• _Problem to work on_
Your job is to copy the data that follows exactly, every line included.

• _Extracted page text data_
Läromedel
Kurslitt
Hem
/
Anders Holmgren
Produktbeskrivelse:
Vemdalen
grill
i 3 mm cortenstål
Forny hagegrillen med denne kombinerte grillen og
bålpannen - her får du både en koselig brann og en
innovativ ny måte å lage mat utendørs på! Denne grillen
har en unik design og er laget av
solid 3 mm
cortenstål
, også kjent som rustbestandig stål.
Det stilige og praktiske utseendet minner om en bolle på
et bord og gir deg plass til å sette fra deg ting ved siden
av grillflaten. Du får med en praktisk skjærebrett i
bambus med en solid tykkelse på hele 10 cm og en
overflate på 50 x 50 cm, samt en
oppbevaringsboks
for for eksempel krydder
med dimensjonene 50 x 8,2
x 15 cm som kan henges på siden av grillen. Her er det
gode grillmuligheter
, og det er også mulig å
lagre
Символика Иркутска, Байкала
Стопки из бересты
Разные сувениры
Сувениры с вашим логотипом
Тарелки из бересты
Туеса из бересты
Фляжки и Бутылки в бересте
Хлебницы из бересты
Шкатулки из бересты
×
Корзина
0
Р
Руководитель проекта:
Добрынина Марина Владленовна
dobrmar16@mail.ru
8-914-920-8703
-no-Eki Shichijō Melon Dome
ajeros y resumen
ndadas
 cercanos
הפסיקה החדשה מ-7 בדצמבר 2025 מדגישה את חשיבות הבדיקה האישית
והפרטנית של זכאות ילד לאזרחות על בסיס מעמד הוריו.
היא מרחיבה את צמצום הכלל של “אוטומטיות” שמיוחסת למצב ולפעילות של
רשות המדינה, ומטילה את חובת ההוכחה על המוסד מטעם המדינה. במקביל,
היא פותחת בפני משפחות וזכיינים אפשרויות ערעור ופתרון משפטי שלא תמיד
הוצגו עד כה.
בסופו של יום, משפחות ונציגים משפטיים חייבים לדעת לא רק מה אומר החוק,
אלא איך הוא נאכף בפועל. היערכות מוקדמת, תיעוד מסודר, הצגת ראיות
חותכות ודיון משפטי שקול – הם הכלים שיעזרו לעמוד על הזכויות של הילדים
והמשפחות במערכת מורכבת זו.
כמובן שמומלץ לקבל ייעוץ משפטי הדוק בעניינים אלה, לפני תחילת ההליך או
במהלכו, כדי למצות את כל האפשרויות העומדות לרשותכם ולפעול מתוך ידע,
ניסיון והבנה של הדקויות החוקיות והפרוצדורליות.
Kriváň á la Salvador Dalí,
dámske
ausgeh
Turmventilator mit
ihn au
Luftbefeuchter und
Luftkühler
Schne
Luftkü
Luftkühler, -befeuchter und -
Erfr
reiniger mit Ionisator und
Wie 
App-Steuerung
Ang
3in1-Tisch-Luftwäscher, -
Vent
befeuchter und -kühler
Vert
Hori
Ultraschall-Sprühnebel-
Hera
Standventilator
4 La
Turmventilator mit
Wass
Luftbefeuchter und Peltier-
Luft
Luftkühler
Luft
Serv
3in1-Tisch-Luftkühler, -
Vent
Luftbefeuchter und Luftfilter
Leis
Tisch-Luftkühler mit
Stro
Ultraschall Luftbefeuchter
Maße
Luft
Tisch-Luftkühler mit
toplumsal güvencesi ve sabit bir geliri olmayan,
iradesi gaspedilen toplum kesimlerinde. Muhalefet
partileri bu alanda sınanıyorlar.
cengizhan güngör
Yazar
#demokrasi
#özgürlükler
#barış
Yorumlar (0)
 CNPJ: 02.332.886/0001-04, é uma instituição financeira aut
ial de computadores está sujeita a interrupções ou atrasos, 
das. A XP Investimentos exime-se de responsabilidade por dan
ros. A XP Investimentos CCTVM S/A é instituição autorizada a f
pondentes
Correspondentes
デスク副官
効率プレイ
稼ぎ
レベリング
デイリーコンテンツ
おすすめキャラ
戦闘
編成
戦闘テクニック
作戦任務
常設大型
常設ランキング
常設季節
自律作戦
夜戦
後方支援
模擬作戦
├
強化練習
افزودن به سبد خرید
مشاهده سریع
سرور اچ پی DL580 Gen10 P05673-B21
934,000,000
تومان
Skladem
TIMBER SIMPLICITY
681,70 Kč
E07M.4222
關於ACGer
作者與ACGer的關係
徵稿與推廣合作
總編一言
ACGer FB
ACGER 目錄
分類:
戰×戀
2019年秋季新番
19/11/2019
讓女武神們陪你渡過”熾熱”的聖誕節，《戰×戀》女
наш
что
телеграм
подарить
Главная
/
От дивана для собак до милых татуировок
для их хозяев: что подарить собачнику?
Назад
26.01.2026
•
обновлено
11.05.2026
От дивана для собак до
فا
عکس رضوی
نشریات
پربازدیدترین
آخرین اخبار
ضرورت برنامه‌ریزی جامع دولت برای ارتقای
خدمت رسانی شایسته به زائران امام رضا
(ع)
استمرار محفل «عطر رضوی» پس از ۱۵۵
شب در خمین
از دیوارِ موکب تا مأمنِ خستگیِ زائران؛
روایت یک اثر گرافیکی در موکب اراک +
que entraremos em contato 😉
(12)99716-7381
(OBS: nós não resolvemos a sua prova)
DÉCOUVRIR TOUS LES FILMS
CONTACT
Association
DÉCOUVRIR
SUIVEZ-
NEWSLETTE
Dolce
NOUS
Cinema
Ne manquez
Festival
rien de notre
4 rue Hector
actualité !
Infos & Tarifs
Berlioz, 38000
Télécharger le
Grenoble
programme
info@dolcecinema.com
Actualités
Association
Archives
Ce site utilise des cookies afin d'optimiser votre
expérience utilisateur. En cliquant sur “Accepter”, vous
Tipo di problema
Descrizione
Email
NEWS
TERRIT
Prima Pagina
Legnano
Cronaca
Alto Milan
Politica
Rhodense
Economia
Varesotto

• _Solution to the problem_
Läromedel
Kurslitt
Hem
/
Anders Holmgren
Produktbeskrivelse:
Vemdalen
grill
i 3 mm cortenstål
Forny hagegrillen med denne kombinerte grillen og
bålpannen - her får du både en koselig brann og en
innovativ ny måte å lage mat utendørs på! Denne grillen
har en unik design og er laget av
solid 3 mm
cortenstål
, også kjent som rustbestandig stål.
Det stilige og praktiske utseendet minner om en bolle på
et bord og gir deg plass til å sette fra deg ting ved siden
av grillflaten. Du får med en praktisk skjærebrett i
bambus med en solid tykkelse på hele 10 cm og en
overflate på 50 x 50 cm, samt en
oppbevaringsboks
for for eksempel krydder
med dimensjonene 50 x 8,2
x 15 cm som kan henges på siden av grillen. Her er det
gode grillmuligheter
, og det er også mulig å
lagre
Символика Иркутска, Байкала
Стопки из бересты
Разные сувениры
Сувениры с вашим логотипом
Тарелки из бересты
Туеса из бересты
Фляжки и Бутылки в бересте
Хлебницы из бересты
Шкатулки из бересты
×
Корзина
0
Р
Руководитель проекта:
Добрынина Марина Владленовна
dobrmar16@mail.ru
8-914-920-8703
-no-Eki Shichijō Melon Dome
ajeros y resumen
ndadas
 cercanos
הפסיקה החדשה מ-7 בדצמבר 2025 מדגישה את חשיבות הבדיקה האישית
והפרטנית של זכאות ילד לאזרחות על בסיס מעמד הוריו.
היא מרחיבה את צמצום הכלל של “אוטומטיות” שמיוחסת למצב ולפעילות של
רשות המדינה, ומטילה את חובת ההוכחה על המוסד מטעם המדינה. במקביל,
היא פותחת בפני משפחות וזכיינים אפשרויות ערעור ופתרון משפטי שלא תמיד
הוצגו עד כה.
בסופו של יום, משפחות ונציגים משפטיים חייבים לדעת לא רק מה אומר החוק,
אלא איך הוא נאכף בפועל. היערכות מוקדמת, תיעוד מסודר, הצגת ראיות
חותכות ודיון משפטי שקול – הם הכלים שיעזרו לעמוד על הזכויות של הילדים
והמשפחות במערכת מורכבת זו.
כמובן שמומלץ לקבל ייעוץ משפטי הדוק בעניינים אלה, לפני תחילת ההליך או
במהלכו, כדי למצות את כל האפשרויות העומדות לרשותכם ולפעול מתוך ידע,
ניסיון והבנה של הדקויות החוקיות והפרוצדורליות.
Kriváň á la Salvador Dalí,
dámske
ausgeh
Turmventilator mit
ihn au
Luftbefeuchter und
Luftkühler
Schne
Luftkü
Luftkühler, -befeuchter und -
Erfr
reiniger mit Ionisator und
Wie 
App-Steuerung
Ang
3in1-Tisch-Luftwäscher, -
Vent
befeuchter und -kühler
Vert
Hori
Ultraschall-Sprühnebel-
Hera
Standventilator
4 La
Turmventilator mit
Wass
Luftbefeuchter und Peltier-
Luft
Luftkühler
Luft
Serv
3in1-Tisch-Luftkühler, -
Vent
Luftbefeuchter und Luftfilter
Leis
Tisch-Luftkühler mit
Stro
Ultraschall Luftbefeuchter
Maße
Luft
Tisch-Luftkühler mit
toplumsal güvencesi ve sabit bir geliri olmayan,
iradesi gaspedilen toplum kesimlerinde. Muhalefet
partileri bu alanda sınanıyorlar.
cengizhan güngör
Yazar
#demokrasi
#özgürlükler
#barış
Yorumlar (0)
 CNPJ: 02.332.886/0001-04, é uma instituição financeira aut
ial de computadores está sujeita a interrupções ou atrasos, 
das. A XP Investimentos exime-se de responsabilidade por dan
ros. A XP Investimentos CCTVM S/A é instituição autorizada a f
pondentes
Correspondentes
デスク副官
効率プレイ
稼ぎ
レベリング
デイリーコンテンツ
おすすめキャラ
戦闘
編成
戦闘テクニック
作戦任務
常設大型
常設ランキング
常設季節
自律作戦
夜戦
後方支援
模擬作戦
├
強化練習
افزودن به سبد خرید
مشاهده سریع
سرور اچ پی DL580 Gen10 P05673-B21
934,000,000
تومان
Skladem
TIMBER SIMPLICITY
681,70 Kč
E07M.4222
關於ACGer
作者與ACGer的關係
徵稿與推廣合作
總編一言
ACGer FB
ACGER 目錄
分類:
戰×戀
2019年秋季新番
19/11/2019
讓女武神們陪你渡過”熾熱”的聖誕節，《戰×戀》女
наш
что
телеграм
подарить
Главная
/
От дивана для собак до милых татуировок
для их хозяев: что подарить собачнику?
Назад
26.01.2026
•
обновлено
11.05.2026
От дивана для собак до
فا
عکس رضوی
نشریات
پربازدیدترین
آخرین اخبار
ضرورت برنامه‌ریزی جامع دولت برای ارتقای
خدمت رسانی شایسته به زائران امام رضا
(ع)
استمرار محفل «عطر رضوی» پس از ۱۵۵
شب در خمین
از دیوارِ موکب تا مأمنِ خستگیِ زائران؛
روایت یک اثر گرافیکی در موکب اراک +
que entraremos em contato 😉
(12)99716-7381
(OBS: nós não resolvemos a sua prova)
DÉCOUVRIR TOUS LES FILMS
CONTACT
Association
DÉCOUVRIR
SUIVEZ-
NEWSLETTE
Dolce
NOUS
Cinema
Ne manquez
Festival
rien de notre
4 rue Hector
actualité !
Infos & Tarifs
Berlioz, 38000
Télécharger le
Grenoble
programme
info@dolcecinema.com
Actualités
Association
Archives
Ce site utilise des cookies afin d'optimiser votre
expérience utilisateur. En cliquant sur “Accepter”, vous
Tipo di problema
Descrizione
Email
NEWS
TERRIT
Prima Pagina
Legnano
Cronaca
Alto Milan
Politica
Rhodense
Economia
Varesotto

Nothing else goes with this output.